WHAT YOU HAVE TO DO:
Every record below should be retyped exactly, and no picture should appear in the copy.
(SUPPLIED RECORDS Opens)
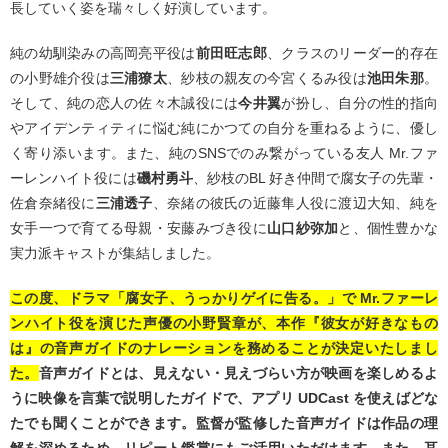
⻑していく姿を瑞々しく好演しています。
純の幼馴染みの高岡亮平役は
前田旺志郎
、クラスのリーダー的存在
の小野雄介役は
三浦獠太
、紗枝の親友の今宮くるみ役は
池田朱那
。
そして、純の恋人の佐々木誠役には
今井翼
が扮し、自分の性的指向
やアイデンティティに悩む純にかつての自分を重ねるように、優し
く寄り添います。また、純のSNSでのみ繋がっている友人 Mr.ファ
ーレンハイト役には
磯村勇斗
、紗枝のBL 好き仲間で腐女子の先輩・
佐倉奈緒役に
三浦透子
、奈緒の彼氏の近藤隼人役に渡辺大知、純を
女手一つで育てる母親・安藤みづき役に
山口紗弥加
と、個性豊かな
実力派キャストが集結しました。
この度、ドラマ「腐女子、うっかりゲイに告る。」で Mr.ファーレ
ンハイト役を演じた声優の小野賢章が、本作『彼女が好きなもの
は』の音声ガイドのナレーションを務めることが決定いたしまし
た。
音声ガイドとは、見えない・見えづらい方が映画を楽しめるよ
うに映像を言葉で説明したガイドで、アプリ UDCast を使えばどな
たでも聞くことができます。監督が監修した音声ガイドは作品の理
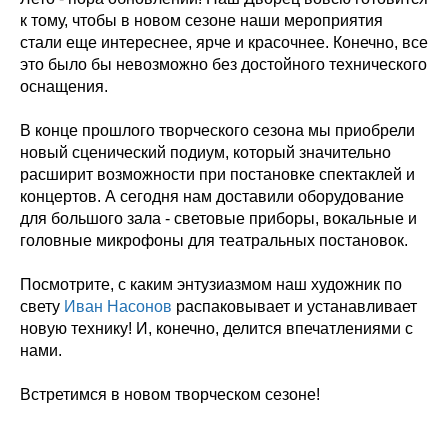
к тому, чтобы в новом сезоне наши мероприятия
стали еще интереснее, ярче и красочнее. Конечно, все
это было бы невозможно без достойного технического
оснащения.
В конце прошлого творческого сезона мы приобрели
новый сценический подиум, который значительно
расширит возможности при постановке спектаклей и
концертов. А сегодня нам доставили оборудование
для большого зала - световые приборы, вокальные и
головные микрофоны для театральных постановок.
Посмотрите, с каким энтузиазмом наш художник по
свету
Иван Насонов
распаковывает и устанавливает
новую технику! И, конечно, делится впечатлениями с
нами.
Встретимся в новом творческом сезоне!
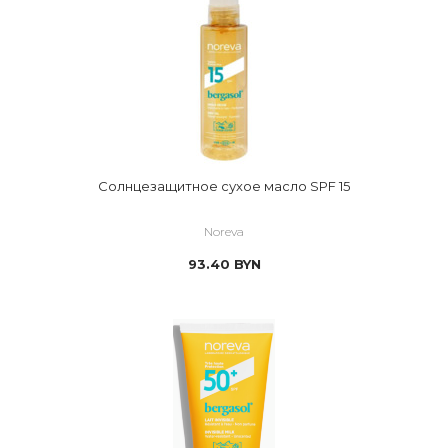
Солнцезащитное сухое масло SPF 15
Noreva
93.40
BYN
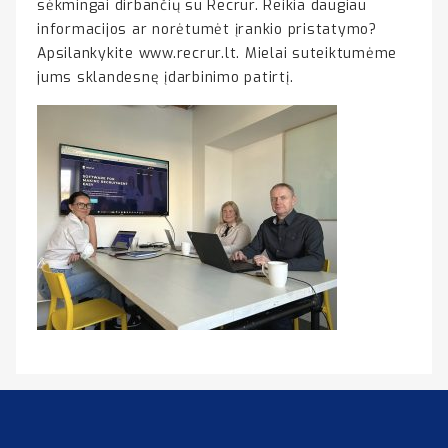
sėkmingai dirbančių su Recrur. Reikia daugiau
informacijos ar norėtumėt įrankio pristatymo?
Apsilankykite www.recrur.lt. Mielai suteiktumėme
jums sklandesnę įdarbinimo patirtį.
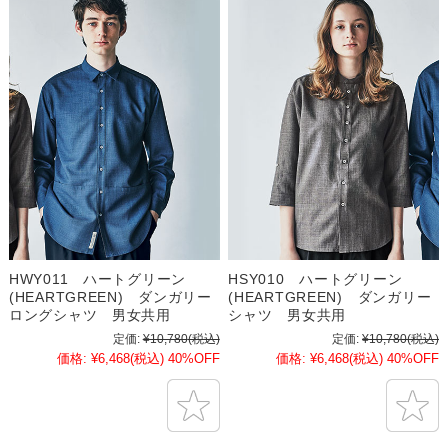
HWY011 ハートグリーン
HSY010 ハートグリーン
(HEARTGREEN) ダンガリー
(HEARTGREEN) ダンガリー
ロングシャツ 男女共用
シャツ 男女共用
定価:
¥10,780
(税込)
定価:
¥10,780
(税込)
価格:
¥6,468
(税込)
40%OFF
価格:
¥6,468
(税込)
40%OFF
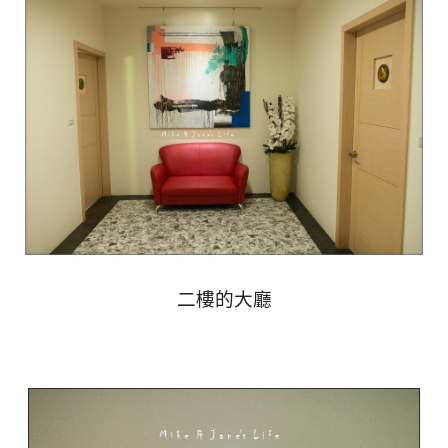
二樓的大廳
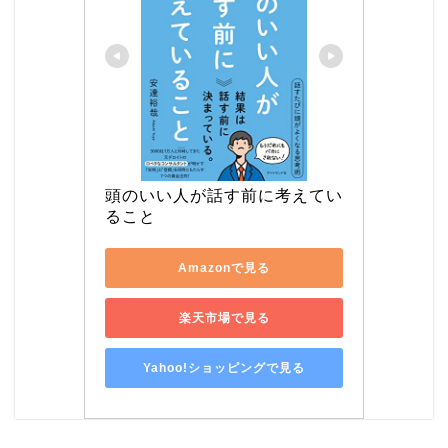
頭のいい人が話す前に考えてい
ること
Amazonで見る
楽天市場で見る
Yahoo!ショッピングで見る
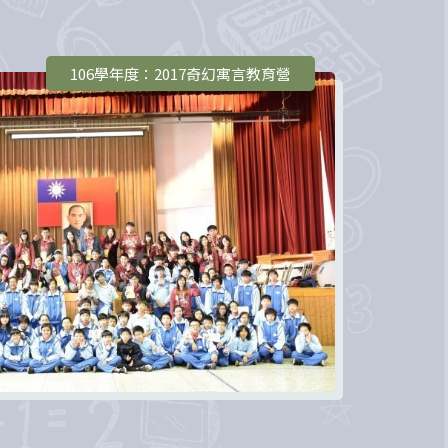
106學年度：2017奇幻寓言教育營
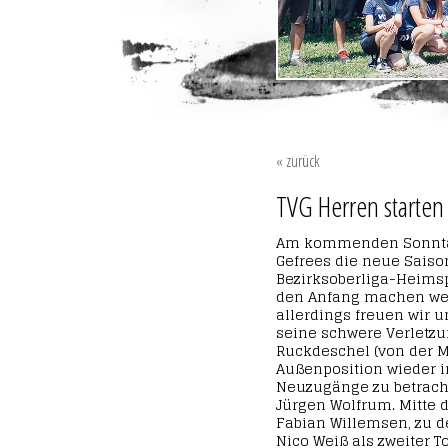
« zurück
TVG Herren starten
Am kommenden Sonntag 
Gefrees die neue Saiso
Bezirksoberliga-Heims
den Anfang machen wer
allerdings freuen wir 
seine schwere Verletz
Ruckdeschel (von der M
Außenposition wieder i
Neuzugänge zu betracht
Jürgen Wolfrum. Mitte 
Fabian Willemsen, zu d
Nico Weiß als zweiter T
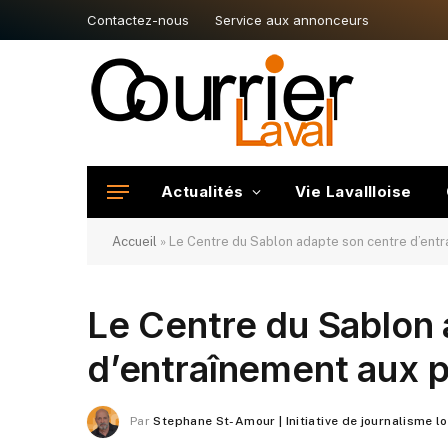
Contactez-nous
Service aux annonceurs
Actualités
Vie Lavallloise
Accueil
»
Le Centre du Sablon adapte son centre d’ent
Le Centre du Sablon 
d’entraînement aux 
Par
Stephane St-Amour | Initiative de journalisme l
(SUPPLIED RECORDS Closes)
SOLUTION FOR THIS PROBLEM:
⻑していく姿を瑞々しく好演しています。
純の幼馴染みの高岡亮平役は
前田旺志郎
、クラスのリーダー的存在
の小野雄介役は
三浦獠太
、紗枝の親友の今宮くるみ役は
池田朱那
。
そして、純の恋人の佐々木誠役には
今井翼
が扮し、自分の性的指向
やアイデンティティに悩む純にかつての自分を重ねるように、優し
く寄り添います。また、純のSNSでのみ繋がっている友人 Mr.ファ
ーレンハイト役には
磯村勇斗
、紗枝のBL 好き仲間で腐女子の先輩・
佐倉奈緒役に
三浦透子
、奈緒の彼氏の近藤隼人役に渡辺大知、純を
女手一つで育てる母親・安藤みづき役に
山口紗弥加
と、個性豊かな
実力派キャストが集結しました。
この度、ドラマ「腐女子、うっかりゲイに告る。」で Mr.ファーレ
ンハイト役を演じた声優の小野賢章が、本作『彼女が好きなもの
は』の音声ガイドのナレーションを務めることが決定いたしまし
た。
音声ガイドとは、見えない・見えづらい方が映画を楽しめるよ
うに映像を言葉で説明したガイドで、アプリ UDCast を使えばどな
たでも聞くことができます。監督が監修した音声ガイドは作品の理
к тому, чтобы в новом сезоне наши мероприятия
стали еще интереснее, ярче и красочнее. Конечно, все
это было бы невозможно без достойного технического
оснащения.
В конце прошлого творческого сезона мы приобрели
новый сценический подиум, который значительно
расширит возможности при постановке спектаклей и
концертов. А сегодня нам доставили оборудование
для большого зала - световые приборы, вокальные и
головные микрофоны для театральных постановок.
Посмотрите, с каким энтузиазмом наш художник по
свету
Иван Насонов
распаковывает и устанавливает
новую технику! И, конечно, делится впечатлениями с
нами.
Встретимся в новом творческом сезоне!
Солнцезащитное сухое масло SPF 15
Noreva
93.40
BYN
sėkmingai dirbančių su Recrur. Reikia daugiau
informacijos ar norėtumėt įrankio pristatymo?
Apsilankykite www.recrur.lt. Mielai suteiktumėme
jums sklandesnę įdarbinimo patirtį.
HWY011 ハートグリーン
HSY010 ハートグリーン
(HEARTGREEN) ダンガリー
(HEARTGREEN) ダンガリー
ロングシャツ 男女共用
シャツ 男女共用
定価:
¥10,780
(税込)
定価:
¥10,780
(税込)
価格:
¥6,468
(税込)
40%OFF
価格:
¥6,468
(税込)
40%OFF
二樓的大廳
頭のいい人が話す前に考えてい
ること
Amazonで見る
楽天市場で見る
Yahoo!ショッピングで見る
106學年度：2017奇幻寓言教育營
« zurück
TVG Herren starten
Am kommenden Sonntag 
Gefrees die neue Saiso
Bezirksoberliga-Heims
den Anfang machen wer
allerdings freuen wir 
seine schwere Verletz
Ruckdeschel (von der M
Außenposition wieder i
Neuzugänge zu betracht
Jürgen Wolfrum. Mitte 
Fabian Willemsen, zu d
Nico Weiß als zweiter T
Contactez-nous
Service aux annonceurs
Actualités
Vie Lavallloise
Accueil
»
Le Centre du Sablon adapte son centre d’ent
Le Centre du Sablon 
d’entraînement aux 
Par
Stephane St-Amour | Initiative de journalisme l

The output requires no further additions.